* **Activity**
Give back the full listing, character for character, with no pictures.

* **Dataset content**
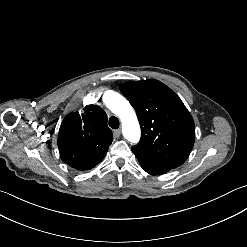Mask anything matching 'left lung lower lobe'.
<instances>
[{"mask_svg":"<svg viewBox=\"0 0 247 247\" xmlns=\"http://www.w3.org/2000/svg\"><path fill=\"white\" fill-rule=\"evenodd\" d=\"M132 151L137 157L141 167L151 175H161L173 169L168 165H165L163 163L151 159L145 154L136 152L134 149H132Z\"/></svg>","mask_w":247,"mask_h":247,"instance_id":"1","label":"left lung lower lobe"}]
</instances>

* **Solution for this problem**
Mask anything matching 'left lung lower lobe'.
<instances>
[{"mask_svg":"<svg viewBox=\"0 0 247 247\" xmlns=\"http://www.w3.org/2000/svg\"><path fill=\"white\" fill-rule=\"evenodd\" d=\"M132 151L137 157L141 167L151 175H161L173 169L168 165H165L163 163L151 159L145 154L136 152L134 149H132Z\"/></svg>","mask_w":247,"mask_h":247,"instance_id":"1","label":"left lung lower lobe"}]
</instances>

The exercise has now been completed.